Work instruction ->
Find the line below with "D-32683 Barntrup" and the line with "deze bezoeker zich". Output exactly those lines and everything between them, leaving out the pictures.

Exercise data ->
- - - - -

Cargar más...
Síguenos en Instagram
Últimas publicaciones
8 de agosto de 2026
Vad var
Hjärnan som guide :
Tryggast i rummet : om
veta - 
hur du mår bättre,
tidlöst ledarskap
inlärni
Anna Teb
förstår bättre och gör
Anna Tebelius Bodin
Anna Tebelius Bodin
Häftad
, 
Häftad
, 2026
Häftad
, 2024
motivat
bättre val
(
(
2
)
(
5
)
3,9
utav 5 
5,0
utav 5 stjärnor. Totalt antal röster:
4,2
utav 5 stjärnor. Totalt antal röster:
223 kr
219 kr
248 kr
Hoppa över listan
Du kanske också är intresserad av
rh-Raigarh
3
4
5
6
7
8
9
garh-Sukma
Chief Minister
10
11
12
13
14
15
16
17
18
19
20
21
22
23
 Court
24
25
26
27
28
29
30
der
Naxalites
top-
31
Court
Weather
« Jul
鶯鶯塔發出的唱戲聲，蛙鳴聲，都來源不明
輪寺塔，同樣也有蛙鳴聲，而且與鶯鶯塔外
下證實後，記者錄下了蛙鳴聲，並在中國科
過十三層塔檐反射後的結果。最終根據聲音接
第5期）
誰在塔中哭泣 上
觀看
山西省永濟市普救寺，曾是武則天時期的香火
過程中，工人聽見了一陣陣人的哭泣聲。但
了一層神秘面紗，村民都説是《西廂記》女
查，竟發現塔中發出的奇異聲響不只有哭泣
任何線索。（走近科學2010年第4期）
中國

- - - - -

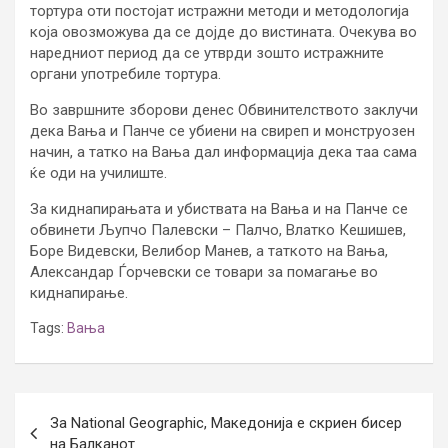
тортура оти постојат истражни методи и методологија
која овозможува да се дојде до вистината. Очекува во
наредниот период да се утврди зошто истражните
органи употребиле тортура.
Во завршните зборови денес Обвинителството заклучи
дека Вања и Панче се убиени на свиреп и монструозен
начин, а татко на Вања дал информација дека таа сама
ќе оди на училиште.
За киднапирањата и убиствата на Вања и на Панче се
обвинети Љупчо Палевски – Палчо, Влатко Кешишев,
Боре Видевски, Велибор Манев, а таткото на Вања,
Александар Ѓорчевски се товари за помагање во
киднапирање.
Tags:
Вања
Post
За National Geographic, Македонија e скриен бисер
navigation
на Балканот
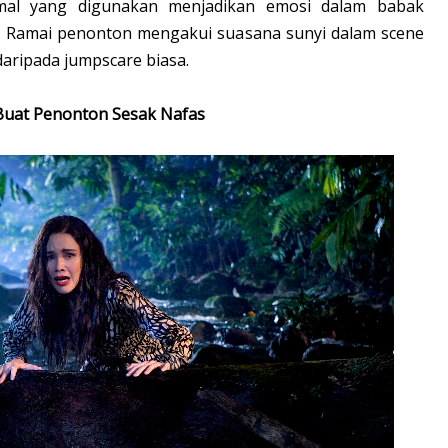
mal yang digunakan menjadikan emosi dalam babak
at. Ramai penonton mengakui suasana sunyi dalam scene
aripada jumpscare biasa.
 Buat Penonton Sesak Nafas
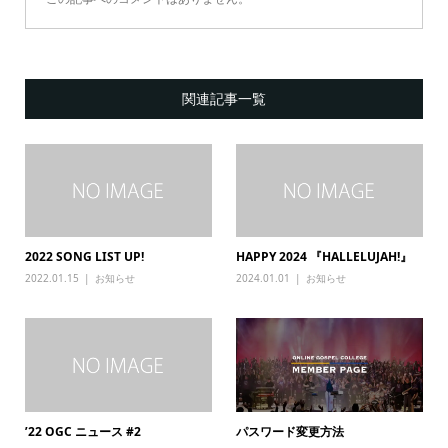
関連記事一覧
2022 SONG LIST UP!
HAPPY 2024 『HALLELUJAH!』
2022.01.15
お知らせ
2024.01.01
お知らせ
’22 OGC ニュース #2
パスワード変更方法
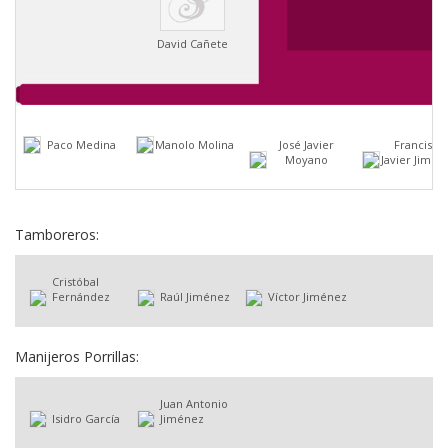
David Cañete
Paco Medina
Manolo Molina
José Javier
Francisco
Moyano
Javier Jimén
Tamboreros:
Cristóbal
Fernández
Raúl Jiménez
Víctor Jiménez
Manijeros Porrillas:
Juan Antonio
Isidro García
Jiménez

- - - - -

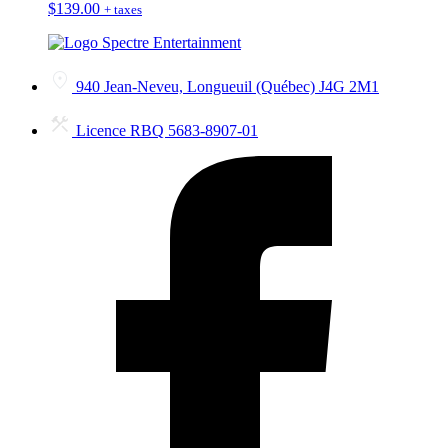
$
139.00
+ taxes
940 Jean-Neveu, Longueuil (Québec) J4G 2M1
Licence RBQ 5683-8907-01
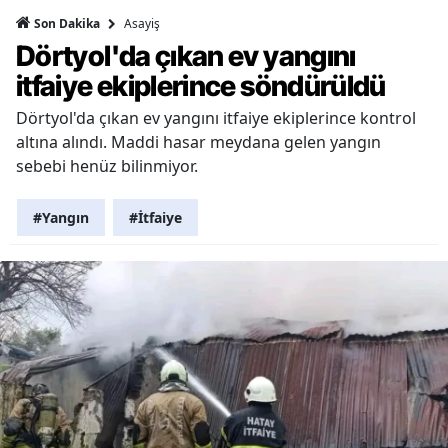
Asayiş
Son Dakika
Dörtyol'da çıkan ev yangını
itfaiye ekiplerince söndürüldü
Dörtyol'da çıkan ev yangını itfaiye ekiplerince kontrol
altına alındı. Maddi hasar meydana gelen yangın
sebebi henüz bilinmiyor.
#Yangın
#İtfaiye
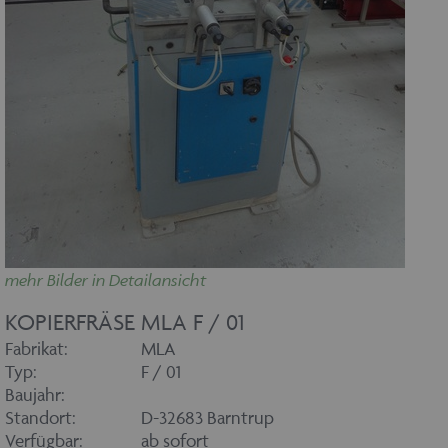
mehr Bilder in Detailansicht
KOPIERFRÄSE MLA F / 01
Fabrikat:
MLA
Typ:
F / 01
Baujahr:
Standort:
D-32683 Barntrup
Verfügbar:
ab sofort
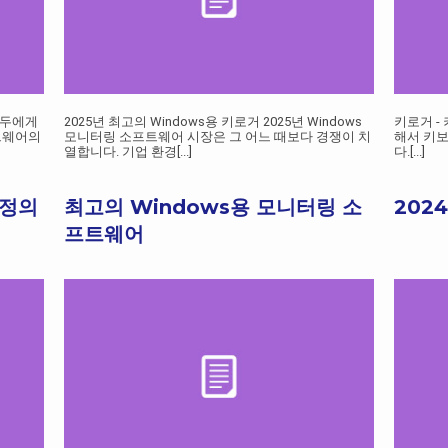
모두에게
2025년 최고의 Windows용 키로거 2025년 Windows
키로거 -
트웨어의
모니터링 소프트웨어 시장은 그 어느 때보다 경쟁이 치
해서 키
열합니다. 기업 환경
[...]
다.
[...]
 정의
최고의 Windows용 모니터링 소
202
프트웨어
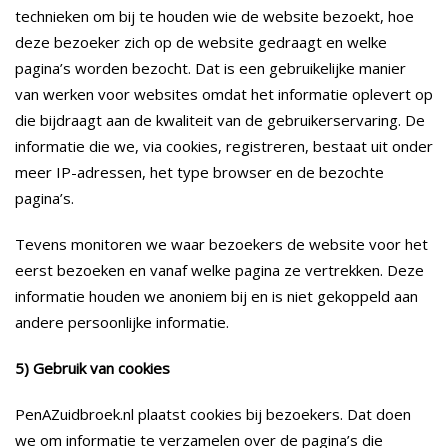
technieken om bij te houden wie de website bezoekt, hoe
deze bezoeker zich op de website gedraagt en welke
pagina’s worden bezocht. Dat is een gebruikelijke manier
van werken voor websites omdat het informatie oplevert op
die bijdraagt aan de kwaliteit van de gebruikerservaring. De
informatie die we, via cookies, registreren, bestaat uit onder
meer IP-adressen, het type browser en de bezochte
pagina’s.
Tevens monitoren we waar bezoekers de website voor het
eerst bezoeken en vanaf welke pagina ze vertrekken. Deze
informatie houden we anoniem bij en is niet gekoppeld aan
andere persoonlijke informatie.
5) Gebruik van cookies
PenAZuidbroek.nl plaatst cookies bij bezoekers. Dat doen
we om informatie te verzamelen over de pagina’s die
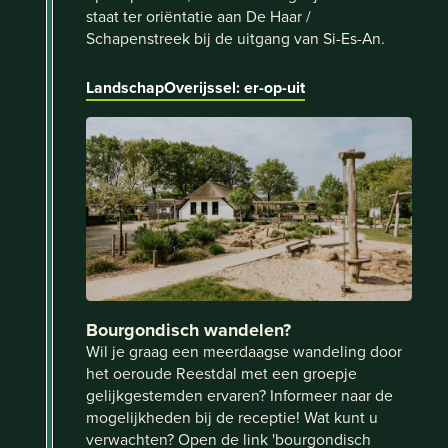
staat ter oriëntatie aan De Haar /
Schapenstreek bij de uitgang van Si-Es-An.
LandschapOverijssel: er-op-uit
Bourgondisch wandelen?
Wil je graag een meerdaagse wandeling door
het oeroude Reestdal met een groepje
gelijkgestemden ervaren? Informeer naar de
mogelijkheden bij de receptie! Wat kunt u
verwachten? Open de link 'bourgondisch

- - - - -

Exercise response ->
D-32683 Barntrup
Verfügbar:
ab sofort
모두에게
2025년 최고의 Windows용 키로거 2025년 Windows
키로거 -
트웨어의
모니터링 소프트웨어 시장은 그 어느 때보다 경쟁이 치
해서 키
열합니다. 기업 환경
[...]
다.
[...]
 정의
최고의 Windows용 모니터링 소
202
프트웨어
technieken om bij te houden wie de website bezoekt, hoe
deze bezoeker zich op de website gedraagt en welke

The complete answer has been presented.